== Provided material ==
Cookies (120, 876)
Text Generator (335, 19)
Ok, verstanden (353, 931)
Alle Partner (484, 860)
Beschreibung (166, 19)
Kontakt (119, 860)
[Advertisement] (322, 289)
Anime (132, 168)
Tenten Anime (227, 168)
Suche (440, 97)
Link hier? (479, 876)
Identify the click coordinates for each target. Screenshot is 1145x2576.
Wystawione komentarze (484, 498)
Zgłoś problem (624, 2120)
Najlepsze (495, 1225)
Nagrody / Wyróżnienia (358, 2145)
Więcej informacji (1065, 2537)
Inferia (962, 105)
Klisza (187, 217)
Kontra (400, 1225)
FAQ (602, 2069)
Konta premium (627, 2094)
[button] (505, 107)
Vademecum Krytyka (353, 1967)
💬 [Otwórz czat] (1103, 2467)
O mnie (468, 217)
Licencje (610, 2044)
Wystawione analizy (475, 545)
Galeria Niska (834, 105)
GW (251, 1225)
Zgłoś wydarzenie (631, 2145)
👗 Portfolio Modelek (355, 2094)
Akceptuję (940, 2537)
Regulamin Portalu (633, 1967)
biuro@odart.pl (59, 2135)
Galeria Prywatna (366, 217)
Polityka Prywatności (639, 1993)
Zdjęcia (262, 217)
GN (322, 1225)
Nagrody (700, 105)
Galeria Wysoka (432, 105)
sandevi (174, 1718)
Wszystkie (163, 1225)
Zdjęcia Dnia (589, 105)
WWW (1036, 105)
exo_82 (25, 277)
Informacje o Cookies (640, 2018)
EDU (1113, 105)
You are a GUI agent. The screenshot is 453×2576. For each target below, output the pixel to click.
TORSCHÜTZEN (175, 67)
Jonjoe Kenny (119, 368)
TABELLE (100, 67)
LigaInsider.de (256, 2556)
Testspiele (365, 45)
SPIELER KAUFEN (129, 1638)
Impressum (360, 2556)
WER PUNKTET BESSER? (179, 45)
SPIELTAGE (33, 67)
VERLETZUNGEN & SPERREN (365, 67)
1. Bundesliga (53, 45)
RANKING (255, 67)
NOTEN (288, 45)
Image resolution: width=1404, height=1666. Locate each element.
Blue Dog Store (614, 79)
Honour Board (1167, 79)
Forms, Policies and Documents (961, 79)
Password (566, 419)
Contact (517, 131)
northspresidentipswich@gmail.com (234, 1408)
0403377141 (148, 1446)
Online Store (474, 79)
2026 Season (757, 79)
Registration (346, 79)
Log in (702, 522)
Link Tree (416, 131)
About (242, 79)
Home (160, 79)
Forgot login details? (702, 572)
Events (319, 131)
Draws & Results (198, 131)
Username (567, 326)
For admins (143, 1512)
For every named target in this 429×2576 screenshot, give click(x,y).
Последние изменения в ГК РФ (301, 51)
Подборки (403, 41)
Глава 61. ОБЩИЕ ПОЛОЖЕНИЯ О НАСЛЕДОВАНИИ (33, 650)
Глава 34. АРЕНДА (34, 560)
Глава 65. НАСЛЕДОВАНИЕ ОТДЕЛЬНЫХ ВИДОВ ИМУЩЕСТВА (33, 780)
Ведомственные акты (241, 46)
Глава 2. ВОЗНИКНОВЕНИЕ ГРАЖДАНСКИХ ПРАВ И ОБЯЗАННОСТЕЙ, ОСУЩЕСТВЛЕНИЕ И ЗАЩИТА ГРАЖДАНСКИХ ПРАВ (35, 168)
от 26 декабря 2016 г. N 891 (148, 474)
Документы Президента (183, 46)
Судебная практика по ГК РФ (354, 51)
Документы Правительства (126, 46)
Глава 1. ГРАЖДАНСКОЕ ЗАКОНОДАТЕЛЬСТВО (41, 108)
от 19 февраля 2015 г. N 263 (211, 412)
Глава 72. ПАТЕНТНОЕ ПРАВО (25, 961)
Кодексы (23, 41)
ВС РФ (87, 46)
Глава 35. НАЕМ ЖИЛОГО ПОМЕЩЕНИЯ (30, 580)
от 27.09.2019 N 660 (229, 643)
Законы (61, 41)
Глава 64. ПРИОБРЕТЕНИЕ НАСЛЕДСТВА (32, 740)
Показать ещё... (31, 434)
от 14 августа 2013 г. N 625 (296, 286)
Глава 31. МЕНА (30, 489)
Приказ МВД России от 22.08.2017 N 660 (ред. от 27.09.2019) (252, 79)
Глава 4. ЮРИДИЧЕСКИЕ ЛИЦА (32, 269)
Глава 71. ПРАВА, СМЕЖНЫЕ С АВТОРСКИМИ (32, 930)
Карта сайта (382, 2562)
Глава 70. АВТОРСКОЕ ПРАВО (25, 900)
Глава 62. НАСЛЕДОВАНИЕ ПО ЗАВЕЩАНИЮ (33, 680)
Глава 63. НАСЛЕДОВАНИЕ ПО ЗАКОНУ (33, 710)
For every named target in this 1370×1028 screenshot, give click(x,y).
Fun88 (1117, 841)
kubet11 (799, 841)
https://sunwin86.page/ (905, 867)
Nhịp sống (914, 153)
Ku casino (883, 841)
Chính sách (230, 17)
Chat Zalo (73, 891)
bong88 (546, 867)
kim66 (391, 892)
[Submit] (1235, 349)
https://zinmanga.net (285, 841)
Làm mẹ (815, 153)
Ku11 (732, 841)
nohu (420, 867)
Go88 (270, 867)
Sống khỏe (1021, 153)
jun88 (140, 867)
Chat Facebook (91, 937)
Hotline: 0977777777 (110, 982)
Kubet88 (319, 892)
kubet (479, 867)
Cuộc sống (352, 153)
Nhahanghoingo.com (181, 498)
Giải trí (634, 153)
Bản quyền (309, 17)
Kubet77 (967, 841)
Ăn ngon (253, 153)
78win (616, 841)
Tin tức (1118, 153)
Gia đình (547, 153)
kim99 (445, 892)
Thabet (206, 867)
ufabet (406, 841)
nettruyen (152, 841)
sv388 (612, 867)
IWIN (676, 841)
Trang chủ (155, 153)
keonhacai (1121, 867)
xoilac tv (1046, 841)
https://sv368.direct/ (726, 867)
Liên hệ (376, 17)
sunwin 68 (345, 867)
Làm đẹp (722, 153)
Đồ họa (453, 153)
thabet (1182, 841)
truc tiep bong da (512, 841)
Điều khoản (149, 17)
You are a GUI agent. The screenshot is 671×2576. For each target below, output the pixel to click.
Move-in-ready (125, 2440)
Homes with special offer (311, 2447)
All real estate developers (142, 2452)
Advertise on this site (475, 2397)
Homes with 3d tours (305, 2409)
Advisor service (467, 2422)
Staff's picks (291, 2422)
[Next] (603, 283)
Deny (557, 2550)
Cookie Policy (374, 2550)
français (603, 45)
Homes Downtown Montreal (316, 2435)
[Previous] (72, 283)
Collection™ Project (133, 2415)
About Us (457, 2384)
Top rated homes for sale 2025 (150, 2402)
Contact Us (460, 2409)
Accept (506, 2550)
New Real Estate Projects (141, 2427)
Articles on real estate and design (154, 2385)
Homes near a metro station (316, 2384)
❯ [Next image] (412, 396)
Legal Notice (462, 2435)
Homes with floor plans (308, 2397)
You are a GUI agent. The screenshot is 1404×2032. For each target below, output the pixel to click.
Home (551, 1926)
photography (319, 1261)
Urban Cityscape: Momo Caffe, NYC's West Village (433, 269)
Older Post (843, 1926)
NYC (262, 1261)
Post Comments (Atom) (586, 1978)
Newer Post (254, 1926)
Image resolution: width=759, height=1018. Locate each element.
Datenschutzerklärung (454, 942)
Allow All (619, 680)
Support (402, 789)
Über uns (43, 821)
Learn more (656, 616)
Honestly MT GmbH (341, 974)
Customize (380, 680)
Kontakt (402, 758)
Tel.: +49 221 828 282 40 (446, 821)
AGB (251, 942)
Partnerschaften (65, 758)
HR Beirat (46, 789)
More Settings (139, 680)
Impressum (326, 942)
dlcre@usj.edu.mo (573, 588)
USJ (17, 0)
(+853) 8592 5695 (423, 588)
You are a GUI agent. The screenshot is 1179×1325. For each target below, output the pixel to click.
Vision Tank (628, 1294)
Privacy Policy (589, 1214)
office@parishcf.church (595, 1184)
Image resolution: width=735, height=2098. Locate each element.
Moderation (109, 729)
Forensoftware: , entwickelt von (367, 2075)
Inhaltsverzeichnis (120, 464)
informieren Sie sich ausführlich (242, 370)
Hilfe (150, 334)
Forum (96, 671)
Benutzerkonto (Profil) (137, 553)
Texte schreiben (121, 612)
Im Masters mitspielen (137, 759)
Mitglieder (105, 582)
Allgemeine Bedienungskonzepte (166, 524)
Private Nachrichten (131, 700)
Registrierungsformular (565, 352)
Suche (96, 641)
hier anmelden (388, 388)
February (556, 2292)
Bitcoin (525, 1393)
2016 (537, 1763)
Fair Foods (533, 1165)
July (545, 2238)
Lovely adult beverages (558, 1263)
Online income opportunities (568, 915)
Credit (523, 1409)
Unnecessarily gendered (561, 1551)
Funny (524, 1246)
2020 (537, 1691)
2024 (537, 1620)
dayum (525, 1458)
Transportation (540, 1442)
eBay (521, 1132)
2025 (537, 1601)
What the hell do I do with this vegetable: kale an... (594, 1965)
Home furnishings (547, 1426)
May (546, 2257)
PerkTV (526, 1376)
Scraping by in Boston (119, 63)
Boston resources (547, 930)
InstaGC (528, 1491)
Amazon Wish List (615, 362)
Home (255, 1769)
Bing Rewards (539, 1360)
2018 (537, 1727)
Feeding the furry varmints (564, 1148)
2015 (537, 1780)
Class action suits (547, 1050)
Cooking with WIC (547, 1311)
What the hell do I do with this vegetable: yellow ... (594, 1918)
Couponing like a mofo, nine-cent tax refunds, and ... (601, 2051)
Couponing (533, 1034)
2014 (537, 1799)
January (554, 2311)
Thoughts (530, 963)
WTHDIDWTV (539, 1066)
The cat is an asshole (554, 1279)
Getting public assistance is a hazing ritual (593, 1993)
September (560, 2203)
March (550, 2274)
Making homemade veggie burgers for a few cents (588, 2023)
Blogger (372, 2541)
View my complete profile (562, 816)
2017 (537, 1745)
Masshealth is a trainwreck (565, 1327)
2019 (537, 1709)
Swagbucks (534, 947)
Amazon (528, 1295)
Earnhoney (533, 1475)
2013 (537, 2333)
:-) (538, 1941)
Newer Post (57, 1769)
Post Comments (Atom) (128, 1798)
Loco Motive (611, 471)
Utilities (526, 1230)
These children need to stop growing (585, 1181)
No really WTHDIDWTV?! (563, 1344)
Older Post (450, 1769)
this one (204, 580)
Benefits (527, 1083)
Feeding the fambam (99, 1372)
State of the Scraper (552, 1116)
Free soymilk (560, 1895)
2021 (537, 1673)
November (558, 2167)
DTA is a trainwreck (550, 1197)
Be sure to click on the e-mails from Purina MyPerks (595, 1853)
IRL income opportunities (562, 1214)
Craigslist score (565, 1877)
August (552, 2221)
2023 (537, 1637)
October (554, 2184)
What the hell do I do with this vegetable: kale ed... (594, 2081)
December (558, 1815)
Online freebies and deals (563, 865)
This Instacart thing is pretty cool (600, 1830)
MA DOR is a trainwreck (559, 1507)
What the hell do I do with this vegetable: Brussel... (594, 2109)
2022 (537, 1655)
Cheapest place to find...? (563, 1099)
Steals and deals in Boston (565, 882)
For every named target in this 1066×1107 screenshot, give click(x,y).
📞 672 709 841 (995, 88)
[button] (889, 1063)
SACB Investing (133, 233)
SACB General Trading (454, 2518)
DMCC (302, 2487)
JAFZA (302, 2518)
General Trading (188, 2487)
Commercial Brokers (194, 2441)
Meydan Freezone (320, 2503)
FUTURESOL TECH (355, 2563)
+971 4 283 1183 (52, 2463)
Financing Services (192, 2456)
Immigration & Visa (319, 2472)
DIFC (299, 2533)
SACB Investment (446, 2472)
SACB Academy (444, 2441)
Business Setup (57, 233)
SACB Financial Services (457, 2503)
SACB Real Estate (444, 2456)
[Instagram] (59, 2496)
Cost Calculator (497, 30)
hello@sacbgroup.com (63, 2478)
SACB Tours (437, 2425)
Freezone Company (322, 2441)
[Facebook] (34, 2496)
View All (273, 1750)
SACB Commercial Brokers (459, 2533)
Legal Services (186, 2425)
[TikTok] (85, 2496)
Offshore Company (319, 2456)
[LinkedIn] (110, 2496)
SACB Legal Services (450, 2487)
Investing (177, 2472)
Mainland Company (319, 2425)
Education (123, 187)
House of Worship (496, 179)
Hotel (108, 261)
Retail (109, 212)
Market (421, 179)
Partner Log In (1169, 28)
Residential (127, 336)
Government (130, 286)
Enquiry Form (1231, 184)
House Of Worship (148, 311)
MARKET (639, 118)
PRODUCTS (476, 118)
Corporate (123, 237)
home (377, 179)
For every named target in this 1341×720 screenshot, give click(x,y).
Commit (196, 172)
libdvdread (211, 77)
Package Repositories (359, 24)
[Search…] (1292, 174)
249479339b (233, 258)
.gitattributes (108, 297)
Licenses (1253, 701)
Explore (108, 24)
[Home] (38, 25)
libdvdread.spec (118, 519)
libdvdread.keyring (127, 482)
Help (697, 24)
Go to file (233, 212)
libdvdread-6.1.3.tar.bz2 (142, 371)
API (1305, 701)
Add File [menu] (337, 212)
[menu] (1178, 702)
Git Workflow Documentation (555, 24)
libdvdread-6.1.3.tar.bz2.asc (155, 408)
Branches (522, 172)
===
> Instructions to follow
Within the entries above, count each line holding the string "element". Give only the result.

> Task output
3